#### Work task
Only the lines holding the word "Service" are wanted; copy each of them from the listing.

▽

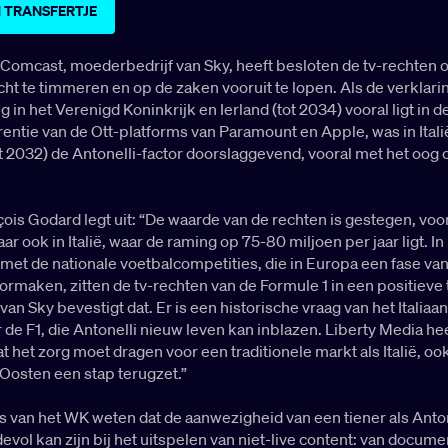
 TRANSFERTJE
 Comcast, moederbedrijf van Sky, heeft besloten de tv-rechten 
cht te timmeren en op de zaken vooruit te lopen. Als de verklari
g in het Verenigd Koninkrijk en Ierland (tot 2034) vooral ligt in d
entie van de Ott-platforms van Paramount en Apple, was in Itali
t 2032) de Antonelli-factor doorslaggevend, vooral met het oog 
çois Godard legt uit: “De waarde van de rechten is gestegen, voor
r ook in Italië, waar de raming op 75-80 miljoen per jaar ligt. In
 met de nationale voetbalcompetities, die in Europa een fase va
ormaken, zitten de tv-rechten van de Formule 1 in een positieve 
 van Sky bevestigt dat. Er is een historische vraag van het Italiaa
 de F1, die Antonelli nieuw leven kan inblazen. Liberty Media he
 het zorg moet dragen voor een traditionele markt als Italië, o
Oosten een stap terugzet.”
 van het WK weten dat de aanwezigheid van een tiener als Anton
evol kan zijn bij het uitspelen van niet-live content: van docume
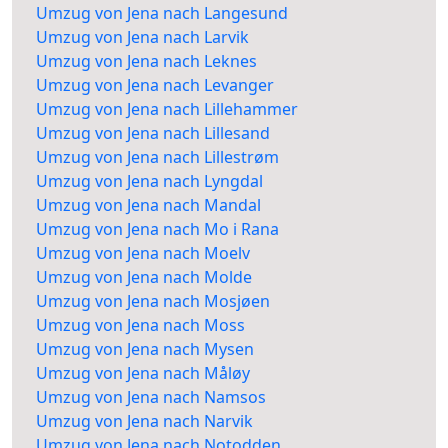
Umzug von Jena nach Langesund
Umzug von Jena nach Larvik
Umzug von Jena nach Leknes
Umzug von Jena nach Levanger
Umzug von Jena nach Lillehammer
Umzug von Jena nach Lillesand
Umzug von Jena nach Lillestrøm
Umzug von Jena nach Lyngdal
Umzug von Jena nach Mandal
Umzug von Jena nach Mo i Rana
Umzug von Jena nach Moelv
Umzug von Jena nach Molde
Umzug von Jena nach Mosjøen
Umzug von Jena nach Moss
Umzug von Jena nach Mysen
Umzug von Jena nach Måløy
Umzug von Jena nach Namsos
Umzug von Jena nach Narvik
Umzug von Jena nach Notodden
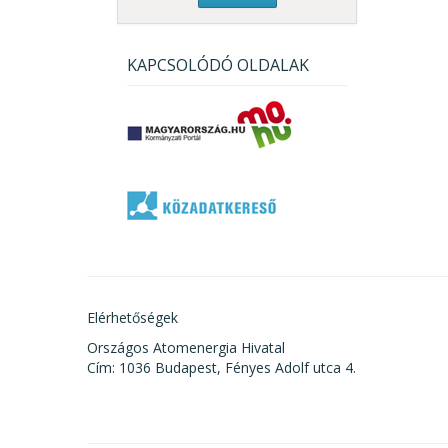
KAPCSOLÓDÓ OLDALAK
Elérhetőségek
Országos Atomenergia Hivatal
Cím: 1036 Budapest, Fényes Adolf utca 4.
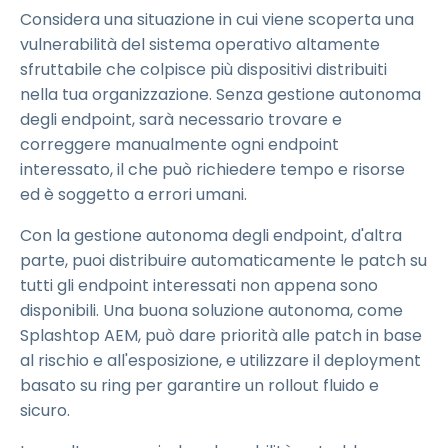
Considera una situazione in cui viene scoperta una
vulnerabilità del sistema operativo altamente
sfruttabile che colpisce più dispositivi distribuiti
nella tua organizzazione. Senza gestione autonoma
degli endpoint, sarà necessario trovare e
correggere manualmente ogni endpoint
interessato, il che può richiedere tempo e risorse
ed è soggetto a errori umani.
Con la gestione autonoma degli endpoint, d'altra
parte, puoi distribuire automaticamente le patch su
tutti gli endpoint interessati non appena sono
disponibili. Una buona soluzione autonoma, come
Splashtop AEM, può dare priorità alle patch in base
al rischio e all'esposizione, e utilizzare il deployment
basato su ring per garantire un rollout fluido e
sicuro.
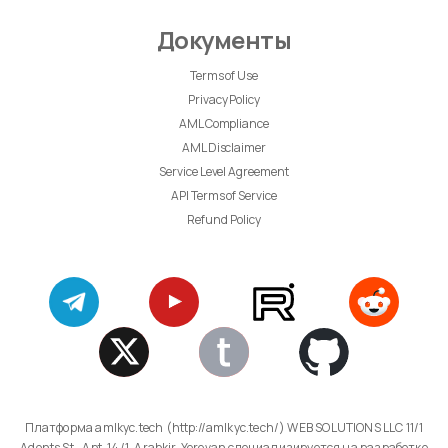
Документы
Terms of Use
Privacy Policy
AML Compliance
AML Disclaimer
Service Level Agreement
API Terms of Service
Refund Policy
Платформа amlkyc.tech (http://amlkyc.tech/) WEB SOLUTIONS LLC 11/1
Adonts St., Apt. 14/1, Arabkir, Yerevan специализируется на разработке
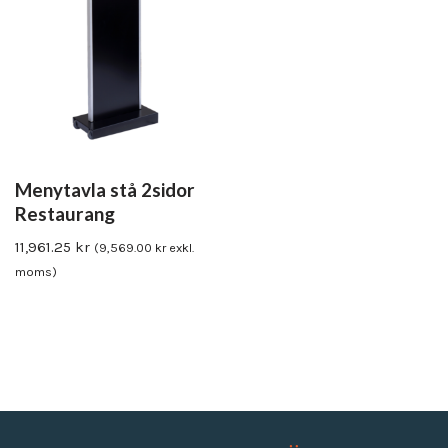
Menytavla stå 2sidor
Restaurang
11,961.25
kr
(
9,569.00
kr
exkl.
moms)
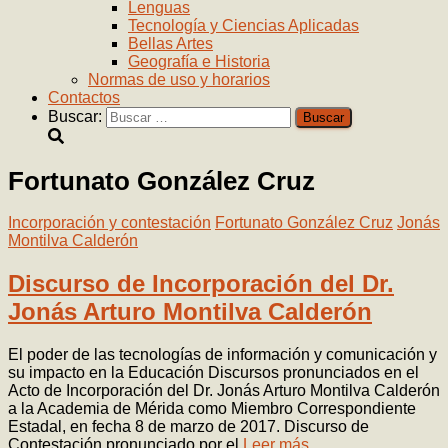
Lenguas
Tecnología y Ciencias Aplicadas
Bellas Artes
Geografía e Historia
Normas de uso y horarios
Contactos
Buscar:
Fortunato González Cruz
Incorporación y contestación
Fortunato González Cruz
Jonás
Montilva Calderón
Discurso de Incorporación del Dr.
Jonás Arturo Montilva Calderón
El poder de las tecnologías de información y comunicación y
su impacto en la Educación Discursos pronunciados en el
Acto de Incorporación del Dr. Jonás Arturo Montilva Calderón
a la Academia de Mérida como Miembro Correspondiente
Estadal, en fecha 8 de marzo de 2017. Discurso de
Contestación pronunciado por el
Leer más…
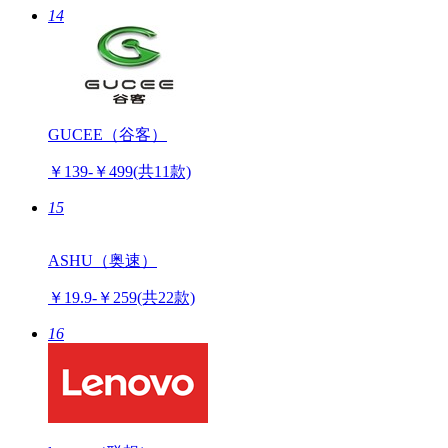
14
GUCEE（谷客）
￥139-￥499
(共11款)
15
ASHU（奥速）
￥19.9-￥259
(共22款)
16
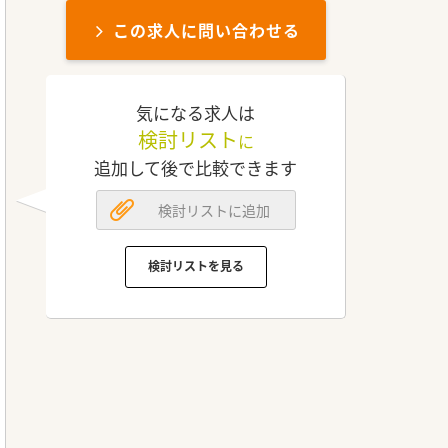
この求人に問い合わせる
気になる求人は
検討リスト
に
追加して後で比較できます
検討リストに追加
検討リストを見る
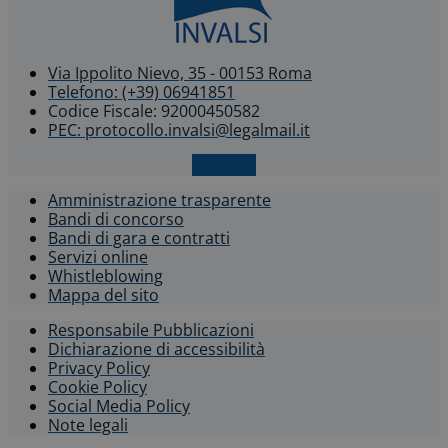
Via Ippolito Nievo, 35 - 00153 Roma
Telefono: (+39) 06941851
Codice Fiscale: 92000450582
PEC: protocollo.invalsi@legalmail.it
X-twitter
Amministrazione trasparente
Bandi di concorso
Bandi di gara e contratti
Servizi online
Whistleblowing​
Mappa del sito
Responsabile Pubblicazioni
Dichiarazione di accessibilità​
Privacy Policy
Cookie Policy
Social Media Policy
Note legali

△

#### Your solution
Service Level Agreement
API Terms of Service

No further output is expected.